Como reconhecer óculos de eclipse falsos antes de 12 de agosto de 2026

Não é um risco teórico: a Associação Francesa de Astronomia já solicitou a retirada imediata de uma publicação vendida em bancas com óculos de eclipse não conformes. E o precedente americano de 2017 viu lotes inteiros de falsificações vendidos nos grandes marketplaces. À medida que a escassez se instala antes de 12 de agosto, os produtos duvidosos vão multiplicar-se. Eis como detetá-los.

Por que proliferam as falsificações antes de um eclipse

A equação é simples: uma procura que explode em poucas semanas, compradores apressados e pouco informados, e um produto de poucos euros que a maioria não sabe testar. Um par genuíno certificado ISO 12312-2 bloqueia mais de 99,99 % da luz visível e a totalidade dos UV e infravermelhos. Uma falsificação pode parecer idêntica ao original — mesmo cartão, mesmo design — com uma película que deixa passar uma radiação milhares de vezes demasiado intensa. E como a queimadura retiniana é indolor e diferida, a vítima só se apercebe no dia seguinte.

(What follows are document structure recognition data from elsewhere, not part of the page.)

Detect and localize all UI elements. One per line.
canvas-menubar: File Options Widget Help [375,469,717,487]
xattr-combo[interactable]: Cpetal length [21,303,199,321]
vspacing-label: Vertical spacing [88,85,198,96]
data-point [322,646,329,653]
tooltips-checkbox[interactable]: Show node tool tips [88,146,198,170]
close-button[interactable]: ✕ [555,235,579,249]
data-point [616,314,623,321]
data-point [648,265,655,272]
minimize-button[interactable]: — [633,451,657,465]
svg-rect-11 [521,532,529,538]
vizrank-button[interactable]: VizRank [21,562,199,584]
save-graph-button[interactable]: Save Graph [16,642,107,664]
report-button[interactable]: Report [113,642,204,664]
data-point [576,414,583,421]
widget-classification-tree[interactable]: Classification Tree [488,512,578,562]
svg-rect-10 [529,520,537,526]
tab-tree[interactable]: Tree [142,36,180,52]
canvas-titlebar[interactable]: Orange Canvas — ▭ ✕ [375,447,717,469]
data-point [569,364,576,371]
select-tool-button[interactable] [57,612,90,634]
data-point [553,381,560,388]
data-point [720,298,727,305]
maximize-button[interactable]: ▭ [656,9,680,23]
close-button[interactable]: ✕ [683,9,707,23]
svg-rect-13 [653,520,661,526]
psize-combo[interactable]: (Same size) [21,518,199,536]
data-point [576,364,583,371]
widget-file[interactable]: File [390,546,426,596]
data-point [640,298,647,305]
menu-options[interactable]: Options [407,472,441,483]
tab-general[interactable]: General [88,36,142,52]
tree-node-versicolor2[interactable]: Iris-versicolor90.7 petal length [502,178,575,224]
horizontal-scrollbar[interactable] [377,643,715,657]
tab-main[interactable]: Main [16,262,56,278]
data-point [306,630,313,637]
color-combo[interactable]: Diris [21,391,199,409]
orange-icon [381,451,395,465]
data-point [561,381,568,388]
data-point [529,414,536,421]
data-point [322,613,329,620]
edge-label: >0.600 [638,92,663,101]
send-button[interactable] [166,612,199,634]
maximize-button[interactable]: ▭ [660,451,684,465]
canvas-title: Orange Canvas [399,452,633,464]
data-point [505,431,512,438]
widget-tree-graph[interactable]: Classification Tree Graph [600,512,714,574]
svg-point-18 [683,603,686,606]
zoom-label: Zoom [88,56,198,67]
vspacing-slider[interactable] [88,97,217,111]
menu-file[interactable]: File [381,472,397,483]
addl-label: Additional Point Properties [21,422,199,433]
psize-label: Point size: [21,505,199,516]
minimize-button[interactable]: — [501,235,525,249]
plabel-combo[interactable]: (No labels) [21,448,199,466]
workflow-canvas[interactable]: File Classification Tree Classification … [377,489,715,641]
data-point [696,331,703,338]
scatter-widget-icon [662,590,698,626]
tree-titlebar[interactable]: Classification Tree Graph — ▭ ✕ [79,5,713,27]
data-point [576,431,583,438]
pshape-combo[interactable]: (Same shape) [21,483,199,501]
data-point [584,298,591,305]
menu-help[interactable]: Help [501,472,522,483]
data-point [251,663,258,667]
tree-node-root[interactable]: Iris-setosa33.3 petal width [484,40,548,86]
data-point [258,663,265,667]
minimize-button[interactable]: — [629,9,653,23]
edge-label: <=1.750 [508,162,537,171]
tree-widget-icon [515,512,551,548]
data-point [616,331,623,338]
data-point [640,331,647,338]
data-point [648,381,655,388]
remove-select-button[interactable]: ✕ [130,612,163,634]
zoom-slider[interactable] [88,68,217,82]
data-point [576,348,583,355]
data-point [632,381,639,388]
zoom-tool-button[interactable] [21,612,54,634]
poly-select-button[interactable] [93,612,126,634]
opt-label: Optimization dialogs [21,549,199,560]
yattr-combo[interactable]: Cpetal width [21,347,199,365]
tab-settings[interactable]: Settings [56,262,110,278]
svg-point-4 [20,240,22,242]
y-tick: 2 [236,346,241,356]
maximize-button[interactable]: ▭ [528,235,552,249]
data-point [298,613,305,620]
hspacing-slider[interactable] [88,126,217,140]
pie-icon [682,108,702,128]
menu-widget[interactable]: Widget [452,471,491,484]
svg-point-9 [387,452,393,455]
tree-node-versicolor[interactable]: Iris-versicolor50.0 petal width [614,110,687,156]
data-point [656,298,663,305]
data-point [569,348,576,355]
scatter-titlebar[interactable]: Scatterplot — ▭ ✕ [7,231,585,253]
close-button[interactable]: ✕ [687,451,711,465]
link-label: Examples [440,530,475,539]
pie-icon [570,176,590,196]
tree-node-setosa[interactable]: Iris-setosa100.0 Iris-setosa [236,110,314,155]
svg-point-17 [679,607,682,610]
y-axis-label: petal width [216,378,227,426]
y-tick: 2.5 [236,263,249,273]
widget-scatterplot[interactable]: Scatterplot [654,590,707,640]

As 6 verificações que desmascararam uma falsificação

1

A menção ISO 12312-2 nas hastes

Ausente = eliminatório. Mas atenção: os falsificadores também a imprimem. A menção é necessária, não suficiente — daí os pontos seguintes.

2

A identidade completa do fabricante

O nome e o endereço do fabricante ou importador devem figurar no produto ou na embalagem. Um par «anónimo», mesmo com marcação ISO, deve ser descartado.

3

O teste da lâmpada

Através de um filtro genuíno, uma lâmpada LED potente aparece apenas como um ponto muito atenuado, nítido e confortável. Se distinguir os contornos do quarto, halos ou qualquer luz ambiente: o filtro tem fugas. Um filtro genuíno não deixa ver nada mais que fontes intensas.

4

O teste da «luz do dia»

Usados em interiores ou à sombra, óculos de eclipse genuínos são totalmente opacos — literalmente não vê nada. Se conseguir ver o seu ambiente, são no melhor caso óculos de sol disfarçados.

5

A coerência do canal de venda

Óticos, farmácias, lojas de astronomia, planetários e revendedores especializados abastecem-se junto de fabricantes identificados. Nos marketplaces, desconfie ao máximo de vendedores terceiros recentes, com nomes genéricos e sem historial — é exatamente o canal das falsificações de 2017.

6

O preço e a urgência

Um lote a preço de saldo «stock limitado, última oportunidade» de um vendedor desconhecido assinala todos os sinais de alerta. O preço normal de um par certificado: 2 a 5 €.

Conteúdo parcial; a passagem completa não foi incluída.